> [TASK TO CARRY OUT]: Keep to one stretch of the data below, the lines from the one with "옵시디언은 로컬 기반으로 작동하는 노트" up to and including the one with "perspectiva de todas las cosas, incluidas", and return that stretch exactly.

=== Begin Enclosure ===

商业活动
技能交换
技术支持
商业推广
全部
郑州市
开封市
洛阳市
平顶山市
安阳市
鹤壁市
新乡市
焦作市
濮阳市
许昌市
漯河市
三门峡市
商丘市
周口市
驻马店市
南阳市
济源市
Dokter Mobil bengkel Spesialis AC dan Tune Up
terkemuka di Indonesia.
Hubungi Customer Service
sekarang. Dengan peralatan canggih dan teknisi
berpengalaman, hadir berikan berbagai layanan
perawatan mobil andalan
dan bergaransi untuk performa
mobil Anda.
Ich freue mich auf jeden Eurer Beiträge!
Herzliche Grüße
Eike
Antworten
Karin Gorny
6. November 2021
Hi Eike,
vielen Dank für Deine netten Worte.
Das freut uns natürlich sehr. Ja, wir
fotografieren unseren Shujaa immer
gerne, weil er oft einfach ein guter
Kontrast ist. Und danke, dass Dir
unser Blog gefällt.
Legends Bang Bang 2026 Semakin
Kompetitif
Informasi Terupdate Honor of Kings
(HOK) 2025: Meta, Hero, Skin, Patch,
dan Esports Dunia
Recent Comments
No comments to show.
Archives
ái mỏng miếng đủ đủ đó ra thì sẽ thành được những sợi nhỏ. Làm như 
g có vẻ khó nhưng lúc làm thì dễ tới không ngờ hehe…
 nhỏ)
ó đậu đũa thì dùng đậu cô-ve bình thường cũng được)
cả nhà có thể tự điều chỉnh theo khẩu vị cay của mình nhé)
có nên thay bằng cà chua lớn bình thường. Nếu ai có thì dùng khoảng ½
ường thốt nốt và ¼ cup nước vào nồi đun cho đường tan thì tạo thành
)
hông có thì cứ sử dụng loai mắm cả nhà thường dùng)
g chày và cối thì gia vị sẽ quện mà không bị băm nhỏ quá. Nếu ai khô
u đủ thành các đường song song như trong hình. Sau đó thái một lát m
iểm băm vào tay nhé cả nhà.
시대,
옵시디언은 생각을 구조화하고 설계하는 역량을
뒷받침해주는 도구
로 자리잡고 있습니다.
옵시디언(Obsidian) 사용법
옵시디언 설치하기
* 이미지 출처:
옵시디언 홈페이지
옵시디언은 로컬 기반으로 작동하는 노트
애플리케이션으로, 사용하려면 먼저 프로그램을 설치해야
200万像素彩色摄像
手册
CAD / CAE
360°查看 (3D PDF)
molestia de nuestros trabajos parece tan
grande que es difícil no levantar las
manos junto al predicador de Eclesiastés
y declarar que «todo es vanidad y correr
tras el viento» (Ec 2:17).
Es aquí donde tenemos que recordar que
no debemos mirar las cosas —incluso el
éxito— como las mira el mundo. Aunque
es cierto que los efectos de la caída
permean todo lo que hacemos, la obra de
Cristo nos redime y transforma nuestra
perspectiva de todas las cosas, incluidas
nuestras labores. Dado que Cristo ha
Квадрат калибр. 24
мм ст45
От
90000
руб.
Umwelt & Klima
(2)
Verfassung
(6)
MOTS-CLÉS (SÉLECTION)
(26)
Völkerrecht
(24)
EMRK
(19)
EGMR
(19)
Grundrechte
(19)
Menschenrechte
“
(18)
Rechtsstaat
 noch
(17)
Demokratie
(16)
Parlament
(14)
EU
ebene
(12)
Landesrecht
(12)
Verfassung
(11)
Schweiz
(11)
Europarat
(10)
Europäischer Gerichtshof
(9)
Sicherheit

=== End Enclosure ===

> [ANSWER SECTION]:
옵시디언은 로컬 기반으로 작동하는 노트
애플리케이션으로, 사용하려면 먼저 프로그램을 설치해야
200万像素彩色摄像
手册
CAD / CAE
360°查看 (3D PDF)
molestia de nuestros trabajos parece tan
grande que es difícil no levantar las
manos junto al predicador de Eclesiastés
y declarar que «todo es vanidad y correr
tras el viento» (Ec 2:17).
Es aquí donde tenemos que recordar que
no debemos mirar las cosas —incluso el
éxito— como las mira el mundo. Aunque
es cierto que los efectos de la caída
permean todo lo que hacemos, la obra de
Cristo nos redime y transforma nuestra
perspectiva de todas las cosas, incluidas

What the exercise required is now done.